Po opuszczeniu miasta krajobraz gwałtownie zmienia się na bardziej górzysty, w końcu niedaleko są Góry Szare (tutaj można ubarwić trochę opowieść jakimś opisem przyrody). W pewnym momencie przechodzicie przez śliski most nad przepaścią (wszyscy wykonują test na Zręczność, jeżeli się nie uda, K4 obrażeń). Po przejściu przez most (bezpiecznie albo nie) dochodzicie do rozstajów dróg. W ziemię wbity jest znak, jednak co jest na nim napisane - nie wiecie. (jeżeli drużyna zechce podejść do znaku bliżej albo przeszukać okolice, znajdą topór oburęczny w krzakach koło znaku)
Elder mówi : droga w lewo jest krótsza ale bardzo niebezpieczna. Nikt do końca nie wie, ci tam może się kryć, ale ci, co poszli tą drogą, dotąd nie wrócili. Droga w prawo jest drogą o której wam mówiłem, jest bezpieczna, co nie znaczy, że coś nam się nie może przydarzyć. Tędy podróż zejdzie nam krócej.
(jeżeli drużyna poszła w prawo)
Ściemnia się. Znajdujecie polankę (standardowy opis nocy bez niespodzianek, niech MG coś wymyśli, poimprowizuje). (...) Świta. Idziecie w prawo. W pewnym momencie zauważacie, że droga zawalona jest głazami i w żaden sposób nie można pokonać tej przeszkody. Po chwili zauważacie, że zza drzew wypadają na ścieżkę dwa ogry. Widać po nich, że nie mają dobrych zamiarów. Coś tam bulgoczą pod nosem i atakują. Nie musicie wykonywać testu strachu, ponieważ ogry są wyjątkowo głupie, niczym zwierzęta z podstawowymi instynktami.
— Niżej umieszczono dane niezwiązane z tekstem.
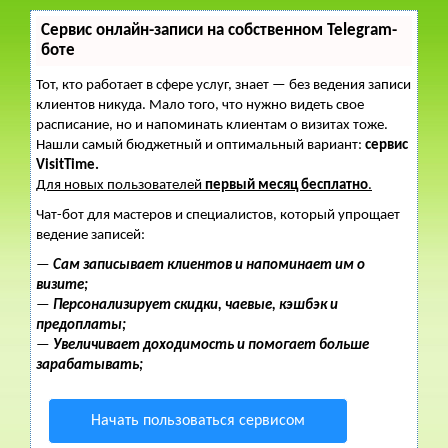
Сервис онлайн-записи на собственном Telegram-
боте
Тот, кто работает в сфере услуг, знает — без ведения записи
клиентов никуда. Мало того, что нужно видеть свое
расписание, но и напоминать клиентам о визитах тоже.
Нашли самый бюджетный и оптимальный вариант:
сервис
VisitTime.
Для новых пользователей
первый месяц бесплатно
.
Чат-бот для мастеров и специалистов, который упрощает
ведение записей:
—
Сам записывает клиентов и напоминает им о
визите;
—
Персонализирует скидки, чаевые, кэшбэк и
предоплаты;
—
Увеличивает доходимость и помогает больше
зарабатывать;
Начать пользоваться сервисом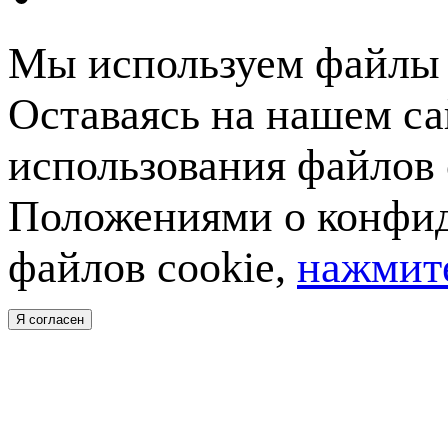
Мы используем файлы c
Оставаясь на нашем са
использования файлов 
Положениями о конфид
файлов cookie,
нажмите
Я согласен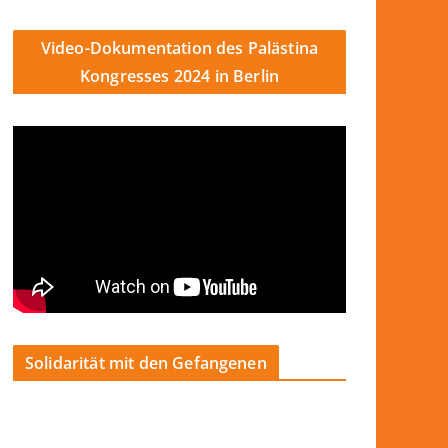
Video-Dokumentation des Palästina
Kongresses 2024 in Berlin
Solidarität mit den Gefangenen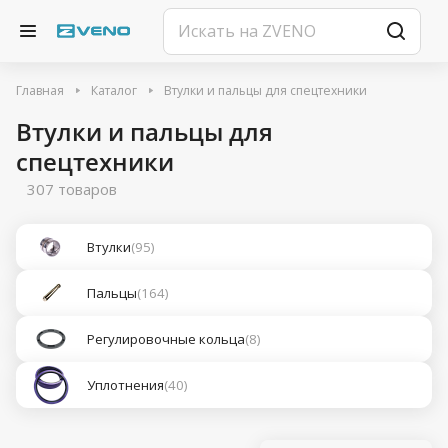
Главная
Каталог
Втулки и пальцы для спецтехники
Втулки и пальцы для
спецтехники
307 товаров
Втулки
(95)
Пальцы
(164)
Регулировочные кольца
(8)
Уплотнения
(40)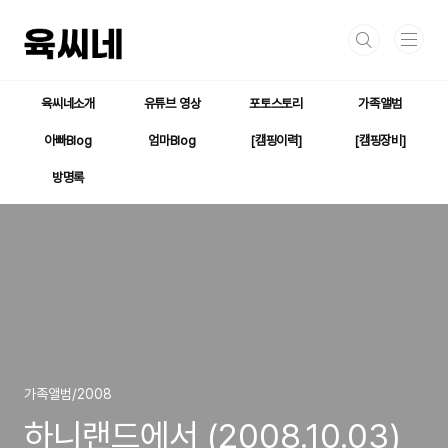
본문 바로가기
육씨네소개
유튜브 영상
포토스토리
가족앨범
아빠Blog
엄마Blog
[캠핑이력]
[캠핑장비]
방명록
가족앨범/2008
하니랜드에서 (2008.10.03)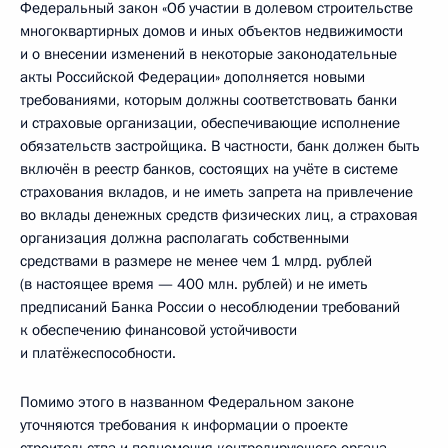
Федеральный закон «Об участии в долевом строительстве
многоквартирных домов и иных объектов недвижимости
и о внесении изменений в некоторые законодательные
акты Российской Федерации» дополняется новыми
требованиями, которым должны соответствовать банки
и страховые организации, обеспечивающие исполнение
обязательств застройщика. В частности, банк должен быть
включён в реестр банков, состоящих на учёте в системе
страхования вкладов, и не иметь запрета на привлечение
во вклады денежных средств физических лиц, а страховая
организация должна располагать собственными
средствами в размере не менее чем 1 млрд. рублей
(в настоящее время — 400 млн. рублей) и не иметь
предписаний Банка России о несоблюдении требований
к обеспечению финансовой устойчивости
и платёжеспособности.
Помимо этого в названном Федеральном законе
уточняются требования к информации о проекте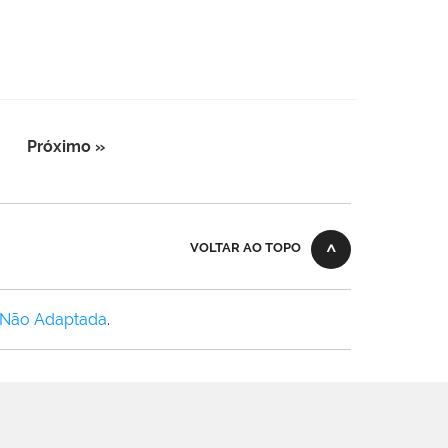
Próximo »
VOLTAR AO TOPO
 Não Adaptada
.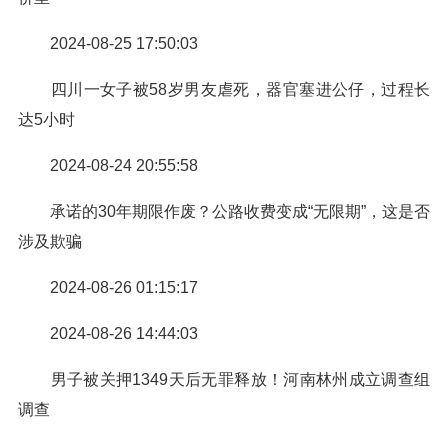
2024-08-25 17:50:03
四川一女子被58岁男友虐死，器官塞进公仔，过程长
达5小时
2024-08-24 20:55:58
承诺的30年期限作废？公路收费变成“无限期”，这是否
涉及欺骗
2024-08-26 01:15:17
2024-08-26 14:44:03
男子被关押1349天后无罪释放！河南林州成立调查组
调查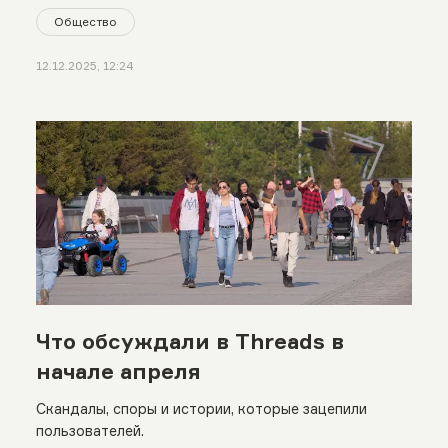
Общество
12.12.2025, 12:24
Что обсуждали в Threads в
начале апреля
Скандалы, споры и истории, которые зацепили
пользователей.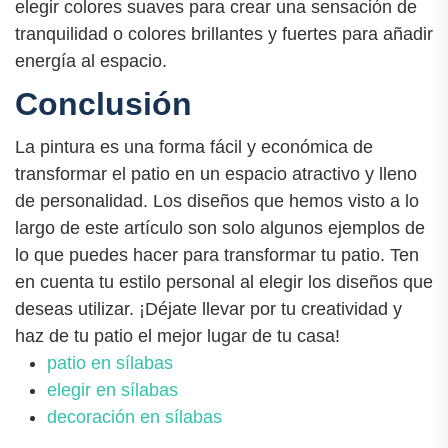
elegir colores suaves para crear una sensación de
tranquilidad o colores brillantes y fuertes para añadir
energía al espacio.
Conclusión
La pintura es una forma fácil y económica de
transformar el patio en un espacio atractivo y lleno
de personalidad. Los diseños que hemos visto a lo
largo de este artículo son solo algunos ejemplos de
lo que puedes hacer para transformar tu patio. Ten
en cuenta tu estilo personal al elegir los diseños que
deseas utilizar. ¡Déjate llevar por tu creatividad y
haz de tu patio el mejor lugar de tu casa!
patio en sílabas
elegir en sílabas
decoración en sílabas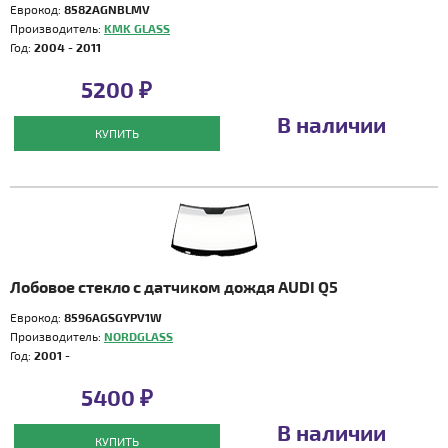
Еврокод:
8582AGNBLMV
Производитель:
KMK GLASS
Год:
2004 - 2011
5200 ₽
В наличии
КУПИТЬ
Лобовое стекло с датчиком дождя AUDI Q5
Еврокод:
8596AGSGYPV1W
Производитель:
NORDGLASS
Год:
2001 -
5400 ₽
В наличии
КУПИТЬ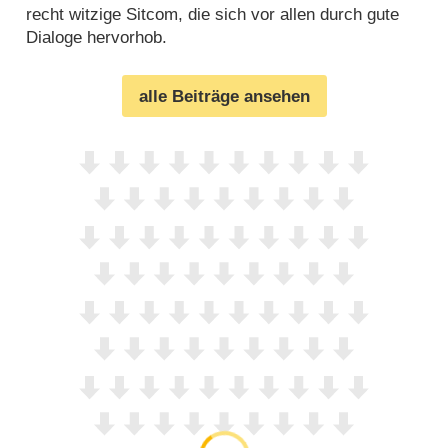
recht witzige Sitcom, die sich vor allen durch gute
Dialoge hervorhob.
alle Beiträge ansehen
Istota SZ WW US S WT ŻW I A ZR CP INT OP SW OGD
Ogr 4 35 20 4 5 16 30 2 20 20 10 18 29 10
Umiejętności : silny cios, mocna głowa
Posiada : pałka, skórzana kurtka, sakiewka 2K12 zk

Po zabiciu lub przepłoszeniu napastników postanawiacie wrócić do rozstajów i tam pójść tą niebezpieczniejszą drogą. Wracając zaważacie polanę, obok której jest strumyk. Znajdujecie też krzak jeżyn (jeżeli drużyna wcześniej dokonała zakupu zapasów na jarmarku to dobrze, jeżeli nie, to będzie jedna z niewielu okazji aby choć trochę się posilić, poza tym, jeżeli drużyna wystawiła straże, przez noc nic się nie dzieje, jeżeli nie, atakuje ich niedźwiedziołak)

Istota SZ WW US S WT ŻW I A ZR CP INT OP SW OGD
Niedźwiedziołak 4 30 0 4 4 12 30 2 10 20 12 24 24 0
+10% do WW z tytułu zaskoczenia

Po nocy (spokojnej lub nie) wracacie do rozstajów. Jest około dziesiątej rano. Idziecie drugą ścieżką.
Elder : będziemy musieli teraz bardzo uważać. Nigdy nie wiadomo, co na nas czyha za najbliższymi krzakami.
Przez resztę dnia nic się nie działo. Wieczorem znowu znajdujecie polankę. Obok płynie strumyk, ten sam, co po drugiej stronie drogi. Po drugiej stronie widzicie dzika, odległość mniej więcej 30 metrów.

Istota WT ŻW
Dzik 3 10

(jeżeli drużyna zabiła dzika pierwszym strzałem, MG powinien oznajmić, że drużyna znalazła bezpieczne przejście od dzika, jeżeli pierwszy strzał się nie powiódł, dzik ucieka w krzaki i tyle go widzieli, znowu noc, standard)
Następnego dnia przechodzicie przez górskie bagna. (tu krótki opis cała drużyna wykonuje test zręczności, niepowodzenie oznacz upadek i obudzenie bagiennej ośmiornicy - wersji z mniejszą ilością macek, jeżeli MG chce, może pominąć jej specjalne zdolności)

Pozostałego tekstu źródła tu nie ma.